In the bowl-surrounded-by-mountains town, Abubeker must have been sneaking to wedding parties and numerous harvest season goylas, dances and feasts like Mariam Daari and Ad Sidi before falling in love with the Oud. Only Abubeker and Julio Mekhelef [Metcalfe]3 who grew up a few houses away across the yard of Bombet Ab Rayet, were the two people known to have been obsessed with the Oud in Keren. They must have been influenced by the young Sudanese soldiers who arrived with the British forces and policed Keren after 1941. At weddings and private parties, Abubeker watched very closely as the Oud players plucked the strings hoping to discover the secret of imitating the sounds. Thanks to his father’s wind-up gramophone, he was already introduced to Western music. Eventually, Abubeker owned his first second-hand Oud which he bought it from one of the soldiers leaving Keren. This must have been a fierce confrontation between him and his relatives and older brothers who “directed their disapproval at [Abubeker’s] willful determination to be a musician”.

Born to a traditional and conservative Muslim family, it is understandable how Abubeker must have been frustrated for not being able to pursue his musical hobby freely. But those who know him say that Abubeker was a rebel from his childhood. That frustration might have been the cause for his aggressive adulthood when he was considered “a one-man army” committing adolescent mischief that terrorized his teachers and challenged other adults older than himself who showed off in town. Keren must have been too small and suffocating for him. He wanted to go beyond the mountains and discover the world. And if you are born in Keren, the edges of the world started in Asmara. Keren was its center.

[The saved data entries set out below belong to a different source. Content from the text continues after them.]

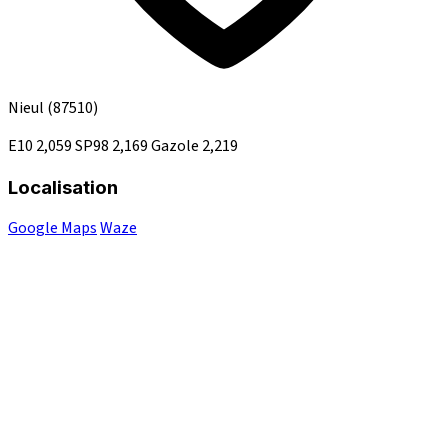
Nieul
(87510)
E10
2,059
SP98
2,169
Gazole
2,219
Localisation
Google Maps
Waze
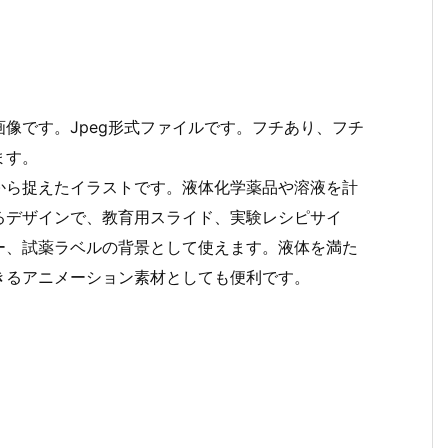
像です。Jpeg形式ファイルです。フチあり、フチ
ます。
から捉えたイラストです。液体化学薬品や溶液を計
るデザインで、教育用スライド、実験レシピサイ
ー、試薬ラベルの背景として使えます。液体を満た
きるアニメーション素材としても便利です。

Abubeker left the center of the world to the edge of the world: Asmera, a city that was beginning to develop a few music and entertainment talents after the end of the Italian occupation. One sunny day, Abubeker must have arrived in Asmara equipped with an old Oud and his astounding skills of singing and playing Oud, mandolin, guitar and Violin. Important: a determination to make it big. In Asmera, he became an instant sensation. His most remembered song is a eulogy “Aba Hbesh Moytu Frqi leyti”. You know how it goes:

Kuarenti, ny Leiti
Aba Hbesh Moytu Frqi Leyti

His first big opportunity came when an Italian company hired him to play Oud background music for a movie, called “Eva Nera” which was being shot in Asmara. The producers liked Abubeker and offered “to get [him] a passport and into a music school in Italy”. Abubeker traveled to Massawa to board a ship bound for Italy. But his elder brother, Osman, having discovered the plan, alerted a close friend the chief of the Eritrean police, the late Colonel (later general) Zeremariam Azazzi who had Abubeker “arrested overnight until [the] ship left” port.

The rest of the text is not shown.